ORDERED that the judgment is modified, on the law, by adding thereto a provision declaring that the plaintiffs have an easement by prescription over a portion of the subject driveway owned by the defendants; as so modified, the judgment is affirmed insofar as appealed and cross-appealed from, with costs to the plaintiffs.
The plaintiffs commenced this action pursuant to RPAPL article 15, inter alia, in effect, for a judgment declaring that they have an easement by prescription over a portion of their driveway adjacent to their property and owned by the defendants (hereinafter the driveway strip).
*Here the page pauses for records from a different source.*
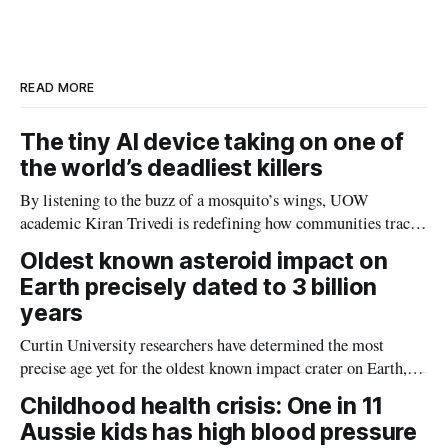
e
e
b
l
d
o
I
o
n
k
READ MORE
The tiny AI device taking on one of
the world’s deadliest killers
By listening to the buzz of a mosquito’s wings, UOW
academic Kiran Trivedi is redefining how communities track
the diseases mosquitoes carry
Oldest known asteroid impact on
Earth precisely dated to 3 billion
years
Curtin University researchers have determined the most
precise age yet for the oldest known impact crater on Earth,
providing new insight into how meteorite strikes shaped the
Childhood health crisis: One in 11
planet during its earliest history.
Aussie kids has high blood pressure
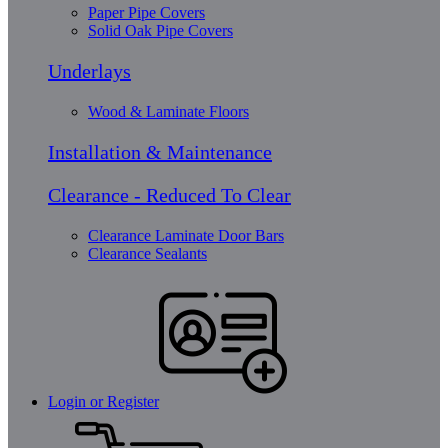
Paper Pipe Covers
Solid Oak Pipe Covers
Underlays
Wood & Laminate Floors
Installation & Maintenance
Clearance - Reduced To Clear
Clearance Laminate Door Bars
Clearance Sealants
Login or Register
After a nonjury trial, the Judicial Hearing Officer issued his findings of fact and conclusions of law which set forth findings sufficient to establish the plaintiffs' right to an easement by prescription. The record supports the findings that the plaintiffs' use of the driveway strip was adverse, open and notorious, and continuous for the 10-year prescriptive period, and that the defendants failed to rebut the presumption of adverse use (see Di Leo v. Pecksto Holding Corp., 304 N.Y. 505, 510-512, 109 N.E.2d 600; Borruso v. Morreale, 129 A.D.2d 604, 514 N.Y.S.2d 99). The judgment appealed from, however, failed to declare that the plaintiffs have an easement. Instead, the judgment merely enjoined the defendants from interfering with the plaintiffs' use of the driveway strip. Since this is, inter alia, a declaratory judgment action, the Supreme Court should have declared that the plaintiffs have an easement by prescription over the driveway strip in addition to enjoining the defendants (see Lanza v. Wagner, 11 N.Y.2d 317, 334, 229 N.Y.S.2d 380, 183 N.E.2d 670, appeal dismissed 371 U.S. 74, 83 S.Ct. 177, 9 L.Ed.2d 163, cert. denied 371 U.S. 901, 83 S.Ct. 205, 9 L.Ed.2d 164; Di Leo v. Pecksto Holding Corp., supra; Asche v. Land and Bldg. Known as 64-29 232nd Street, 12 A.D.3d 386, 784 N.Y.S.2d 577; Avraham v. Lakeshore Yacht & Country Club, 278 A.D.2d 842, 719 N.Y.S.2d 424; Fulgenzi v. Rink, 253 A.D.2d 846, 678 N.Y.S.2d 360; Forsyth v. Clauss, 242 A.D.2d 364, 661 N.Y.S.2d 1004; Led Duke v. Sommer, 205 A.D.2d 1009, 613 N.Y.S.2d 985; Reed v. Piedimonte, 138 A.D.2d 937, 526 N.Y.S.2d 273).
The defendants' remaining contentions are without merit.